Subject: Re: make update hell
To: Nathan J. Williams <nathanw@wasabisystems.com>
From: Alistair Crooks <agc@pkgsrc.org>
List: tech-pkg
Date: 10/15/2004 23:27:04
On Fri, Oct 15, 2004 at 06:13:48PM -0400, Nathan J. Williams wrote:
> Alistair Crooks <agc@pkgsrc.org> writes:
> 
> > Having said all that about the holistic view, I also believe that
> > package views work perfectly with shared libraries - in fact, that's
> > one area in which I believe they excel.
> 
> pkgviews seems like a decent mechanism for having libfoo1.2 and
> libfoo1.3, but much of the complaint I see in this thread is packages
> demanding libfoo1.3 when they don't need it. In that respect, pkgview
> will make things nicer, but only by papering over the underlying
> problem.

If you mean that the underlying problem is the SONAME that's burned
into the ELF executable using the major version, I'm not sure there's
much that can be done without defining a new linking format, and
migrating everyone (not just NetBSD) to that.  Not that I'd stop in
anyone's way if they did that, but I've enough grey hairs already, and
will be probably have turned up my toes when the ffs clocks roll over.
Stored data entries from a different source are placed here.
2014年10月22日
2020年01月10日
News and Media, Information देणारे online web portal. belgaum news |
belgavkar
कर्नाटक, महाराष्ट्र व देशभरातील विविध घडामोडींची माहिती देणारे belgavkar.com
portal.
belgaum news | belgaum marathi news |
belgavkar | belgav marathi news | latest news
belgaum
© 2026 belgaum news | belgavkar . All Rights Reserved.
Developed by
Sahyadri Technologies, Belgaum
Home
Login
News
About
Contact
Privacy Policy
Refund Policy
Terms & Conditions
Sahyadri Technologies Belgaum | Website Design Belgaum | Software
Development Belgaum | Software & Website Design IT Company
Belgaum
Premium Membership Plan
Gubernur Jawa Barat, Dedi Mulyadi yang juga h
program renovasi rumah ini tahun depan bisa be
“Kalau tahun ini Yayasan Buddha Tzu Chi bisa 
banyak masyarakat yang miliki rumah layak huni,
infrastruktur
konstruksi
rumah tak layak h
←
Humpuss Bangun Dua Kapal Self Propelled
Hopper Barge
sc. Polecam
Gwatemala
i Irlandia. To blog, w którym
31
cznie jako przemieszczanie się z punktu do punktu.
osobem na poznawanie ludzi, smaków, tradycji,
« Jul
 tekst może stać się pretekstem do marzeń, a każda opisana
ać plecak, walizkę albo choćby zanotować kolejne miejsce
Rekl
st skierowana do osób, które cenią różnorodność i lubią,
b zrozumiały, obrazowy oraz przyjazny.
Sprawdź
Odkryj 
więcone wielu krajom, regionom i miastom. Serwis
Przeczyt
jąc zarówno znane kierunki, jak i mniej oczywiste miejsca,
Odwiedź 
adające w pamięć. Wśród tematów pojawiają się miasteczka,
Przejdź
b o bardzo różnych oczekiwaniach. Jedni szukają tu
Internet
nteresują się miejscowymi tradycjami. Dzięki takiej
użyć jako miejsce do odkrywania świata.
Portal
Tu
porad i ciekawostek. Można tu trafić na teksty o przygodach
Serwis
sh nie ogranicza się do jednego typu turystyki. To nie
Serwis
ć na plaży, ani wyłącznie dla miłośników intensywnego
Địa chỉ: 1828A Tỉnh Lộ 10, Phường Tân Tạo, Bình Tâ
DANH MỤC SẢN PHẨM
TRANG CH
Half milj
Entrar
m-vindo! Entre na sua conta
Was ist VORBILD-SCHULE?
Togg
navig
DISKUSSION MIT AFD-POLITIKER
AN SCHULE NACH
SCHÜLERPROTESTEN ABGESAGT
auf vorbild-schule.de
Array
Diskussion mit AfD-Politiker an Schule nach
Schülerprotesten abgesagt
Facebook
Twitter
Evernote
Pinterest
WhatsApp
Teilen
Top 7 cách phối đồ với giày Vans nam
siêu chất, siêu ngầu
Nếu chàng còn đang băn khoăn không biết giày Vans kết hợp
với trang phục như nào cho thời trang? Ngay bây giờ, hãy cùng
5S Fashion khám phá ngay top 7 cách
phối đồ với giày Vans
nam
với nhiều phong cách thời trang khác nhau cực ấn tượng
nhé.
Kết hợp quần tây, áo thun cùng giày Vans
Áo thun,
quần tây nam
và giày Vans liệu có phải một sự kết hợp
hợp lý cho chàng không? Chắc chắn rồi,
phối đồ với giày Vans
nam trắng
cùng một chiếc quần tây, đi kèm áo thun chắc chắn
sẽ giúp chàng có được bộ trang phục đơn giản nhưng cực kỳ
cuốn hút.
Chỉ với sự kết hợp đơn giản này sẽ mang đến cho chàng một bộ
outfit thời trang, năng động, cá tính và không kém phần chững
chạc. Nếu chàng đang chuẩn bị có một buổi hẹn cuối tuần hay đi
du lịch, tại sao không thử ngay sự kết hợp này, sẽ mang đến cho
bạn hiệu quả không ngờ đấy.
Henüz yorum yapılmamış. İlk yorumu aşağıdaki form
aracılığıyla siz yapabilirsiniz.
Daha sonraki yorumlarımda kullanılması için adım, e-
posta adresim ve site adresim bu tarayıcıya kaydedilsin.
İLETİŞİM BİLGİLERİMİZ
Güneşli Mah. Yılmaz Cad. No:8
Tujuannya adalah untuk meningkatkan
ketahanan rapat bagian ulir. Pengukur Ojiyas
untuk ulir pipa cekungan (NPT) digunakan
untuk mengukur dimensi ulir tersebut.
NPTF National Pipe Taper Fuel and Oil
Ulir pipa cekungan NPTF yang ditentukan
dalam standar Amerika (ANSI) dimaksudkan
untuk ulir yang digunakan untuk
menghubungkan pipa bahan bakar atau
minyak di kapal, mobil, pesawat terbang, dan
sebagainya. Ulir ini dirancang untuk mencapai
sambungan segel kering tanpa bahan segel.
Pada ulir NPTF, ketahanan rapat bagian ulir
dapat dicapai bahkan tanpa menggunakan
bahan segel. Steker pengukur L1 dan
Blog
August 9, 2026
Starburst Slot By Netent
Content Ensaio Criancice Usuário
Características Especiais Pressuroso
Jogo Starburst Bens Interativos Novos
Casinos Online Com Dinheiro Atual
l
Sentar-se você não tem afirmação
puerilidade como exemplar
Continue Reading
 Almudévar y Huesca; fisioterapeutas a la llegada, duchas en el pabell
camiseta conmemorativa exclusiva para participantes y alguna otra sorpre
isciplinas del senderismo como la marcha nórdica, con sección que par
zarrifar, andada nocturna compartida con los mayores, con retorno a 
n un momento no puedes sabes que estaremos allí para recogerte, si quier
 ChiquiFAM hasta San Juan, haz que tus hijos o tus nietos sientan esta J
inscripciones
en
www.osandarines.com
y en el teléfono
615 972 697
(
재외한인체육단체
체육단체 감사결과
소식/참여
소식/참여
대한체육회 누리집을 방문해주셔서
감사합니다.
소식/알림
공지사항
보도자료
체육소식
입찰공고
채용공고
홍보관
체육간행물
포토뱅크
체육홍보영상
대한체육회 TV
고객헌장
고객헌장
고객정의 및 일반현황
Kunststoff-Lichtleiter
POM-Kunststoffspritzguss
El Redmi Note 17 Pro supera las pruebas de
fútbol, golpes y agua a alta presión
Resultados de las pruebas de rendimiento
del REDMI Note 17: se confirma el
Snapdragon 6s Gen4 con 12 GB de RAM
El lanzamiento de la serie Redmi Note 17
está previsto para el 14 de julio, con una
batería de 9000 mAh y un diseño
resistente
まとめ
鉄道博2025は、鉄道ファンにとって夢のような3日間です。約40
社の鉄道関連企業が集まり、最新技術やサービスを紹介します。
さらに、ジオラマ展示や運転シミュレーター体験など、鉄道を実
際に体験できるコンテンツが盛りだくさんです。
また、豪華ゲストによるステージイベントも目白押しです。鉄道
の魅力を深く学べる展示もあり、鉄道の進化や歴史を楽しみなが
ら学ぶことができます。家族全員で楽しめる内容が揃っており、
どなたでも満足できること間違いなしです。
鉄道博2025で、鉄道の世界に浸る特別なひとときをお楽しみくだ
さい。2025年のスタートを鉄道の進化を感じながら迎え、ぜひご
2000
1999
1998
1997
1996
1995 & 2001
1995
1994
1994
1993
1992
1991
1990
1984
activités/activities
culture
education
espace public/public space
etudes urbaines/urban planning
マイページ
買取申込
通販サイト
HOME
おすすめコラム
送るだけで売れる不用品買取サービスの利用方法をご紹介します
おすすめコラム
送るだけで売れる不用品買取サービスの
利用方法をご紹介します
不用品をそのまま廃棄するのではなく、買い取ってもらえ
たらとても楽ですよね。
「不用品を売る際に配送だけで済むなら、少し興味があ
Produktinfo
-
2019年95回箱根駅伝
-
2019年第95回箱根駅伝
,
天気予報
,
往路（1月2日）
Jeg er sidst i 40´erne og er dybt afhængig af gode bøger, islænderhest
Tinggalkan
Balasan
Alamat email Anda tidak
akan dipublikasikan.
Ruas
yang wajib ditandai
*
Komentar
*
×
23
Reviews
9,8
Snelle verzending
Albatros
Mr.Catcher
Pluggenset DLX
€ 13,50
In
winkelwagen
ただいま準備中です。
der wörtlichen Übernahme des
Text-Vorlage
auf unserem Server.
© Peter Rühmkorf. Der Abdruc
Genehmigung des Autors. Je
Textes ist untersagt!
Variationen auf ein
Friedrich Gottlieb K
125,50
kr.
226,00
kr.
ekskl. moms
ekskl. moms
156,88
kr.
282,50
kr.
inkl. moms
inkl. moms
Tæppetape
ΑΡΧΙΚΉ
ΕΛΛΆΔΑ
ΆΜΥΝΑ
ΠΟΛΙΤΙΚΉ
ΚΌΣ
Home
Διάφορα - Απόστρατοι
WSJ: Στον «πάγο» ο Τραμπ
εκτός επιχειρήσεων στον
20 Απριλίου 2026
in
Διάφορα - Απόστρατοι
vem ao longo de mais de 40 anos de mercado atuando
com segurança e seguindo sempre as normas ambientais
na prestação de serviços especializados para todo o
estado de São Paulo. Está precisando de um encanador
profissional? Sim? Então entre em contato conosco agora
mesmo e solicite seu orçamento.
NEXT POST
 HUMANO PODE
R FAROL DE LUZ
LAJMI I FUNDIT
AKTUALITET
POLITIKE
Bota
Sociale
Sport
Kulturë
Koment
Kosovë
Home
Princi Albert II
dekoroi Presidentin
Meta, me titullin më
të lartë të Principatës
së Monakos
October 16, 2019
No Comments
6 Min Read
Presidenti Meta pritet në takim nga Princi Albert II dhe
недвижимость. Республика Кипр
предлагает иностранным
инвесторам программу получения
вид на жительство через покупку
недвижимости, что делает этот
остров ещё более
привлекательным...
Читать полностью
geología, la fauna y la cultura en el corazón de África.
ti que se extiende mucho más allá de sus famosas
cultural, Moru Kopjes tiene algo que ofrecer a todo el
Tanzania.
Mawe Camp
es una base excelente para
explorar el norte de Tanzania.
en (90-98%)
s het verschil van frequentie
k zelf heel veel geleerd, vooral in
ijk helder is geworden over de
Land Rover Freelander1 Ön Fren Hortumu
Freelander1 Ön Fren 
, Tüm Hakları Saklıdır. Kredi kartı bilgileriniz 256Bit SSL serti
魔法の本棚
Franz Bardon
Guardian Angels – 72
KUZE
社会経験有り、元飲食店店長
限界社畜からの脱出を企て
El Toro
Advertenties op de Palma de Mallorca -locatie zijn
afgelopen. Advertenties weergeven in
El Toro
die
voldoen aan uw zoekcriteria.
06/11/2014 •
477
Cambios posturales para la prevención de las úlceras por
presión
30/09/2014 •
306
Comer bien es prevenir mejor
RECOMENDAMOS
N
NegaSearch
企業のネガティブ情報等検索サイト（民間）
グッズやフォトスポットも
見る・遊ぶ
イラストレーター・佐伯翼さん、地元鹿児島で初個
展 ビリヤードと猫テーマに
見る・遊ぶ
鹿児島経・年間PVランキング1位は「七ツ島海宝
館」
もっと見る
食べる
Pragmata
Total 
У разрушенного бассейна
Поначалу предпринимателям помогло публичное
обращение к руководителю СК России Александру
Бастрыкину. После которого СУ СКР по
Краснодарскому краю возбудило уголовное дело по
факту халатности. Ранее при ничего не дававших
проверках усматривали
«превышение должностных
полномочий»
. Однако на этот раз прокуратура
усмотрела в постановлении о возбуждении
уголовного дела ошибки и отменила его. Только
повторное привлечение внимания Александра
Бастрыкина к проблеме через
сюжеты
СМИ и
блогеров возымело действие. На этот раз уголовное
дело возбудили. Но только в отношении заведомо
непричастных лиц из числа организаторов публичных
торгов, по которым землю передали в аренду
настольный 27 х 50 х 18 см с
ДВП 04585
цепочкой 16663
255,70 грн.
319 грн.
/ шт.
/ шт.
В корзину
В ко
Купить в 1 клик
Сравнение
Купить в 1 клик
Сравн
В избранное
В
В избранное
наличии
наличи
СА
If you're talking about the open-ended dependency problem in pkgsrc, I
thought we'd fixed that for binary packages when we added the @blddep
stuff to pkg_add, but I see that others are less enamoured with that
recently (although I don't really understand what they're complaining
about).  If it's the open-ended dependency problem when building from
source, well, yes, that's a problem, mitigated by the various
RECOMMENDED defs that we've added.

We've started to record the shared lib "PROVIDES" and "REQUIRES" now
in binary packages, so maybe we can look to use that, and trust to
everyone being good citizens when changing ABIs and major numbers.

And package views make it easier to use different versions of the
shared libraries, since deleting a package from the default view is
simply a removal of a symlink farm.  The package stays where it is, in
the depot, and there's nothing to worry about; the link farm can
easily be recreated if desired.  Binary package maintenance becomes
very cheap.

What do you see as being the underlying problem?